Records from a data source
========================================================================

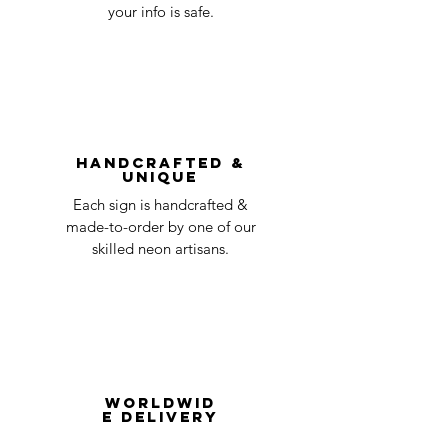
day
a timeline on how you will receive your
your info is safe.
undamaged item. Items sent back to us
Order prepared for
1 business
without first requesting a return will not
shipping
day
be accepted.
You can always contact us for any return
question at oneneon84@gmail.com.
Handcrafted &
Unique
Each sign is handcrafted &
made-to-order by one of our
skilled neon artisans.
Worldwid
e Delivery
Despite COVID-19, we're still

========================================================================

§ **Goal of the exercise**
Lines containing the word "your" are to be located in the entries and copied.

§ **Written reply**
a timeline on how you will receive your
your info is safe.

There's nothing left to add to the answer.